MySpace Movie and YouTube stats

I recently posted about a great MySpace parody/homage: MySpace: The Movie. Well, I just listened to a podcast of Inside the Net, where Steve Chen the CTO of YouTube was interviewed. He gave the following stats:

  • MySpace The Movie had 5 million views within 1 week of being uploaded on YouTube;
  • MySpace The Movie producer was then offered a deal with MTV;
  • YouTube receives 80,000 registrations every day;
  • YouTube has 9 million unique visitors every month;
  • Google Video and Yahoo Video have about 6 million unique visitors every month.

Marketing Panel in Second Life

As a nice followup to my recent post on SL marketing (an initiation rite that all SLers do!) Wagner James Au reports that there will be followup to the great article on Avatar-based Marketing with a panel discussion in this Friday in Second Life!:

Moderated by Ansible Berkman (the indefatigable host and caretaker of Second Life’s Berkman Island) this will be a roundtable of real world/virtual world marketers, consultants, developers, journalists, and combinations of all four, including myself. Should make for a fascinating afternoon:

Avatar-based Marketing: What’s the future of Real Life Companies Marketing to Second Life Avatars?”  Friday, June 23 at Noon, Second Life Time (i.e., PST), Berkman Island.

Panelists:

I’ll try and make it (it will be Sat 5am here). If you see me there, Lythe Witte, IM me a hello!

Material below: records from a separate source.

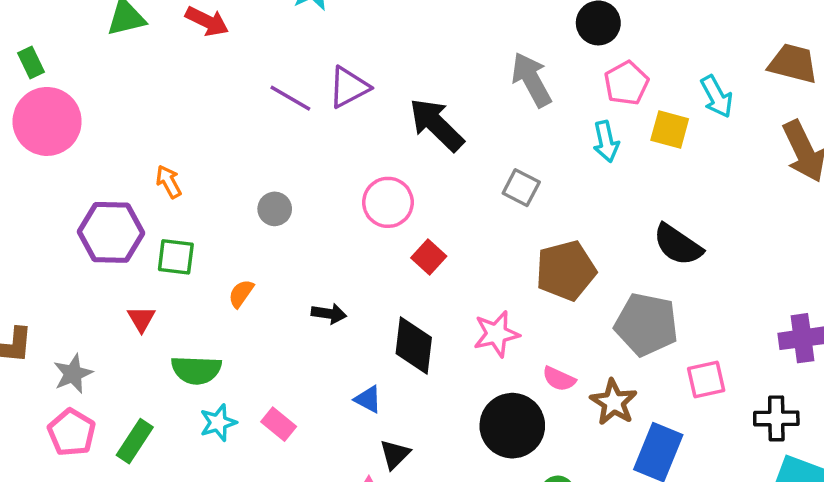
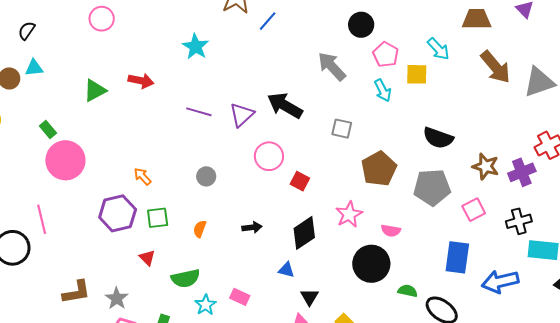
purple triangle: (349, 87) -> (242, 115), moved
black diamond: (414, 345) -> (304, 233), turned 64
brown star: (614, 402) -> (486, 166), moved

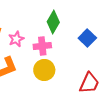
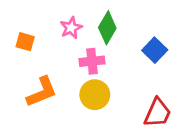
pink star: (16, 39) -> (71, 28), moved

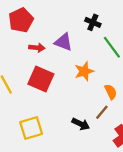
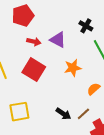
orange semicircle: (111, 92) -> (94, 89), turned -112
brown line: (102, 112) -> (83, 114), moved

2005 ELSPA UK Gaming Report

The 2005 ELSPA UK Interactive Entertainment Industry Report is available now at their website [pdf]. It covers console, mobile, on-line (to some degree) and causal gaming. I found their section on why people don’t play games the most interesting. Particularly this quote:

Gaming is a lifestyle pursuit which is in competition not only with other forms of entertainment and hobbies but also the primary activities which certain age groups prioritise at different life stages. These could be teenage dating, university, first job, career and marriage. These people do not have hours to spend unwisely when they are being so wise the rest of the time. (p. 53)

I know what they’re getting at with the last line, but gee it is funny.